Today's Papers

The Labor Party

The Los Angeles Times leads with word of a Bush administration plan to “escalate the war of words against Iraq” by training Iraqis in North America, Europe, and the Arab world to speak out against the Saddam Hussein regime. The Washington Post’s lead says that political groups are finding new ways to work around the McCain-Feingold campaign finance law and raise soft money. The New York Times leads with a feature noting the shuttering of wards and curtailing of services at many of the nation’s hospitals, in response to the soaring cost of medical malpractice insurance.

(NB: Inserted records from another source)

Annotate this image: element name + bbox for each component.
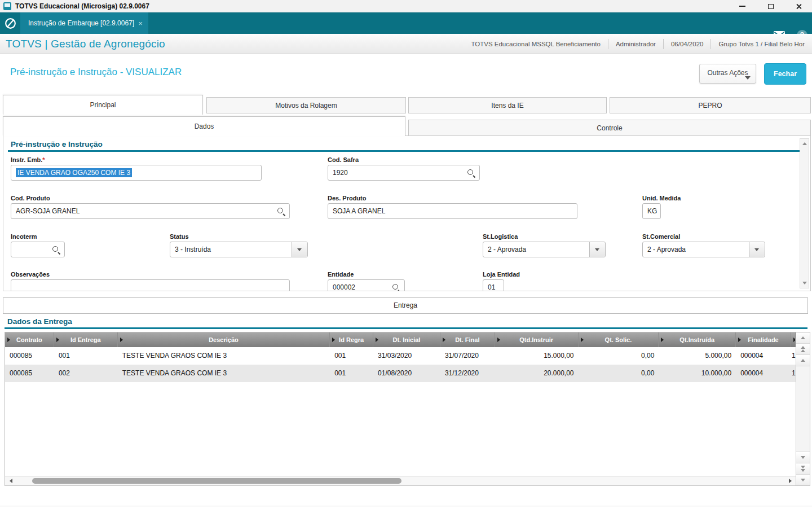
cell-contrato: 000085	[5, 347, 54, 365]
dropdown-arrow-icon[interactable]	[749, 242, 765, 257]
entidade-label: Entidade	[328, 271, 354, 278]
tab-itens-da-ie[interactable]: Itens da IE	[408, 97, 607, 113]
scroll-left-icon[interactable]	[6, 477, 15, 485]
column-header-qtd-instruir[interactable]: Qtd.Instruir	[495, 332, 579, 347]
column-header-descricao[interactable]: Descrição	[118, 332, 330, 347]
table-row[interactable]: 000085 001 TESTE VENDA GRAOS COM IE 3 00…	[5, 347, 796, 365]
unid-medida-field[interactable]: KG	[642, 203, 661, 219]
loja-entidad-label: Loja Entidad	[483, 271, 520, 278]
column-header-id-entrega[interactable]: Id Entrega	[54, 332, 118, 347]
search-icon[interactable]	[467, 169, 475, 177]
cell-qt-instruida: 10.000,00	[659, 365, 736, 382]
search-icon[interactable]	[277, 208, 285, 216]
form-vertical-scrollbar[interactable]	[800, 138, 809, 288]
grid-header-row: Contrato Id Entrega Descrição Id Regra D…	[5, 332, 796, 347]
cell-clipped: 1	[791, 347, 796, 365]
workspace-tab-close-icon[interactable]: ×	[138, 19, 143, 28]
workspace-tab-instrucao-embarque[interactable]: Instrução de Embarque [02.9.0067] ×	[20, 12, 148, 34]
column-header-finalidade[interactable]: Finalidade	[736, 332, 791, 347]
chevron-down-icon	[745, 76, 751, 80]
column-header-qt-solic[interactable]: Qt. Solic.	[579, 332, 659, 347]
cell-finalidade: 000004	[736, 347, 791, 365]
incoterm-label: Incoterm	[11, 233, 37, 240]
cell-dt-inicial: 31/03/2020	[373, 347, 440, 365]
scroll-down-button[interactable]	[796, 452, 810, 463]
loja-entidad-field[interactable]: 01	[483, 279, 504, 291]
cell-descricao: TESTE VENDA GRAOS COM IE 3	[118, 347, 330, 365]
status-label: Status	[170, 233, 189, 240]
row-down-button[interactable]	[796, 474, 810, 485]
cell-dt-final: 31/07/2020	[440, 347, 495, 365]
dropdown-arrow-icon[interactable]	[292, 242, 307, 257]
search-icon[interactable]	[52, 246, 60, 254]
grid-vertical-scrollbar[interactable]	[796, 332, 810, 485]
cell-id-regra: 001	[330, 347, 373, 365]
tab-principal[interactable]: Principal	[3, 95, 203, 115]
st-logistica-label: St.Logistica	[483, 233, 518, 240]
environment-info: TOTVS Educacional MSSQL Beneficiamento A…	[464, 34, 812, 54]
cell-qt-solic: 0,00	[579, 365, 659, 382]
cell-qt-instruida: 5.000,00	[659, 347, 736, 365]
st-comercial-select[interactable]: 2 - Aprovada	[642, 242, 765, 257]
scroll-up-button[interactable]	[796, 355, 810, 366]
minimize-button[interactable]	[729, 0, 756, 12]
maximize-button[interactable]	[757, 0, 784, 12]
tab-controle[interactable]: Controle	[408, 120, 811, 136]
des-produto-label: Des. Produto	[328, 195, 366, 202]
instr-emb-field[interactable]: IE VENDA GRAO OGA250 COM IE 3	[11, 165, 262, 181]
tab-entrega[interactable]: Entrega	[3, 297, 808, 314]
column-header-dt-final[interactable]: Dt. Final	[440, 332, 495, 347]
status-select[interactable]: 3 - Instruída	[170, 242, 308, 257]
tab-pepro[interactable]: PEPRO	[610, 97, 811, 113]
cod-produto-field[interactable]: AGR-SOJA GRANEL	[11, 203, 290, 219]
column-header-contrato[interactable]: Contrato	[5, 332, 54, 347]
scroll-down-icon[interactable]	[800, 279, 809, 287]
incoterm-field[interactable]	[11, 242, 65, 257]
cell-descricao: TESTE VENDA GRAOS COM IE 3	[118, 365, 330, 382]
close-window-button[interactable]	[785, 0, 812, 12]
window-title: TOTVS Educacional (Microsiga) 02.9.0067	[15, 2, 149, 10]
search-icon[interactable]	[392, 284, 400, 291]
entrega-grid: Contrato Id Entrega Descrição Id Regra D…	[5, 332, 810, 486]
instr-emb-label: Instr. Emb.*	[11, 156, 45, 163]
user-name: Administrador	[608, 39, 663, 49]
column-header-id-regra[interactable]: Id Regra	[330, 332, 373, 347]
column-header-dt-inicial[interactable]: Dt. Inicial	[373, 332, 440, 347]
tab-dados[interactable]: Dados	[3, 116, 405, 136]
entidade-field[interactable]: 000002	[328, 279, 405, 291]
app-icon	[3, 2, 11, 10]
close-icon	[796, 3, 802, 10]
cell-clipped: 1	[791, 365, 796, 382]
cod-safra-field[interactable]: 1920	[328, 165, 480, 181]
fechar-button[interactable]: Fechar	[764, 63, 806, 85]
totvs-application-window: TOTVS Educacional (Microsiga) 02.9.0067 …	[0, 0, 812, 508]
footer-divider	[0, 506, 812, 506]
page-down-button[interactable]	[796, 463, 810, 474]
observacoes-field[interactable]	[11, 279, 290, 291]
section-rule	[8, 150, 809, 152]
table-row[interactable]: 000085 002 TESTE VENDA GRAOS COM IE 3 00…	[5, 365, 796, 382]
dropdown-arrow-icon[interactable]	[589, 242, 605, 257]
page-up-button[interactable]	[796, 344, 810, 355]
cell-id-entrega: 001	[54, 347, 118, 365]
st-comercial-label: St.Comercial	[642, 233, 680, 240]
st-logistica-select[interactable]: 2 - Aprovada	[483, 242, 606, 257]
grid-body: Contrato Id Entrega Descrição Id Regra D…	[5, 332, 796, 485]
scroll-up-icon[interactable]	[800, 139, 809, 148]
workspace-tab-label: Instrução de Embarque [02.9.0067]	[28, 19, 134, 27]
outras-acoes-button[interactable]: Outras Ações	[699, 64, 756, 84]
cell-id-regra: 001	[330, 365, 373, 382]
des-produto-field[interactable]: SOJA A GRANEL	[328, 203, 577, 219]
cell-qt-solic: 0,00	[579, 347, 659, 365]
selected-text: IE VENDA GRAO OGA250 COM IE 3	[16, 168, 132, 177]
horizontal-scroll-thumb[interactable]	[32, 478, 401, 484]
grid-horizontal-scrollbar[interactable]	[5, 476, 796, 485]
menu-circle-slash-icon[interactable]	[5, 17, 16, 29]
cell-qtd-instruir: 15.000,00	[495, 347, 579, 365]
grid-section-title: Dados da Entrega	[7, 317, 72, 326]
column-header-qt-instruida[interactable]: Qt.Instruída	[659, 332, 736, 347]
brand-title: TOTVS | Gestão de Agronegócio	[6, 38, 165, 50]
scroll-right-icon[interactable]	[785, 477, 795, 485]
tab-motivos-da-rolagem[interactable]: Motivos da Rolagem	[206, 97, 406, 113]
row-up-button[interactable]	[796, 332, 810, 344]
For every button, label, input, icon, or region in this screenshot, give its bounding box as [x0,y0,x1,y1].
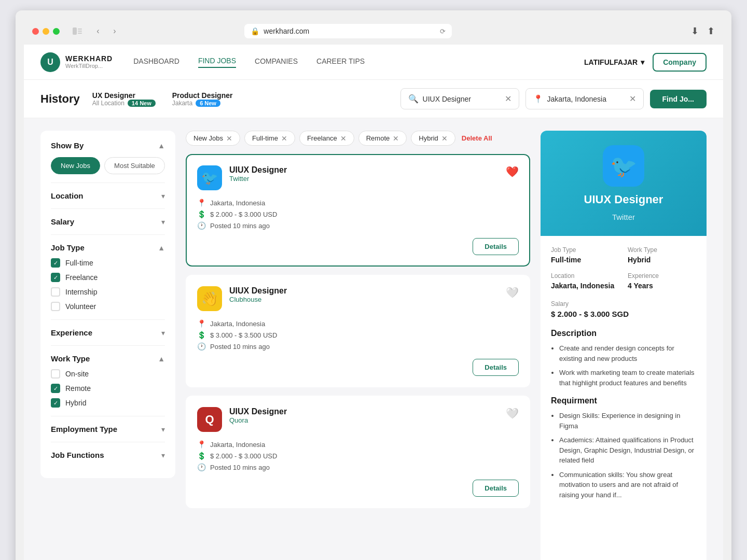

The LAT says that Iraqi exiles will soon be appearing on talk shows, writing op-ed pieces, and giving speeches. Training will be given by the State Department, and according to one subtext-friendly sentence in the article, “The program will bring in journalists and media personalities to teach Iraqis how to ‘become shapers of public opinion’ to counter Hussein’s ‘propaganda machine,’ the State Department official said.” The war of rhetoric will also, according to unnamed U.S. officials and named Iraqi exiles interviewed in advance of training, likely reframe the need for a regime change from that of Saddam’s anti-weapons-inspections policies to how Saddam rules his own citizens. Iraqi-American Muhannad Eshaiker, a California architect who will soon undergo Bush administration training, says several “new arguments” will be introduced into the media. “Is Saddam a legitimate president?” Eshaiker asks, as an example of one such new argument.

The WP highlights two major ways that new political groups are trying to beat McCain-Feingold legislation effective Nov. 6 that bans “soft money,” or contributions made to political parties and groups without the more severe cap limits of what can be donated to the candidates themselves: Create tax-exempt organizations not covered by the legislation and disengage these new groups from coordinated efforts with the political party and candidate. Supporters of McCain-Feingold are calling into question the legitimacy of the new practices and say they will challenge it in court. The paper attacks activities on both sides of the political fence but reserves its biggest blows for Progress for America, an organization run by the political director of the Bush-Cheney 2000 campaign, for complete nondisclosure of its activities.

According to a survey by the American Hospital Association, cited high in the NYT lead, 20 percent of the association’s 5,000 member hospitals and other health-care organizations have had to cut back on services, and 6 percent have eliminated some units altogether. (No time frame is given.) The NYT points to a few examples, saying that obstetric wards and trauma services have been hit particularly hard. Although the article’s 20th paragraph offers an alternative explanation—”Many obstetrics units have struggled financially because of growing competition and reduced payments from the federal government and private insurers”—the headline, lede, and most of the rest of the article finds little doubt that rising insurance premiums are to blame. As for the cause of that, “the roots of the crisis are complex,” the NYT writes. Many, including Bush and the American Medical Association, say that high jury awards in civil litigation are the cause. Consumer advocates point to insurance company mismanagement. Regardless of the answer, one question the paper misses: Could the curtailing of services actually add to a hospital’s liability should anything go wrong?

The NYT is all over civil action elsewhere too. The paper fronts word that several Roman Catholic priests are filing slander suits against their sexual abuse accusers. Four separate cases in Tulsa, Okla.; Cleveland; and St. Louis, where the plaintiff has had no accusations beyond the one being questioned, are getting private endorsements by their bishop. “We’re witnessing a new and aggressive national strategy,” said a Dallas lawyer who has represented victims of abuse in the past.

Inside the paper, the NYT covers a $300 million lawsuit against the FBI for “false imprisonment.” Joseph Salvati, a reputed Mafioso who spent 30 years in jail for the March 1965 murder of “small-time hoodlum,” Edward Deegan, filed notice with the Justice Department last week that he intended to sue the FBI. According to evidence uncovered in the last five years, the “real” killers were FBI informants never prosecuted.

The LAT off-leads questions about what activities FBI agents are up to in Pakistan. “Between several dozen and a hundred” FBI agents are in Pakistan, confirms an anonymous FBI agent. They are acting as advisers to Pakistani police rounding up terror suspects, and because of that, human rights experts say, the U.S. may be becoming party to Pakistani torture methods of interrogation.

The WP offers a simple reason for the nation’s economic woes on its front page—overcapacity, or too much supply chasing too little demand. “And it can be found these days across a wide swath,” writes the paper: “agriculture, autos, advertising, chemicals, computer hardware and software, consulting, financial services, forest products, furniture, mining, retail, steel, textiles, telecommunications, trucking, and electric generation, just to mention a few.” Meanwhile, on the front of its business section, the paper writes that Starbucks has 4,479 locations in North America, opening three or four stores a day. Furthermore, Washington, D.C., area residents “could” drink 65.5 million cups of specialty coffee per year, company research shows. Only seven states have more than a 100 Starbucks stores. The nation’s capital has 147 and will be opening more soon.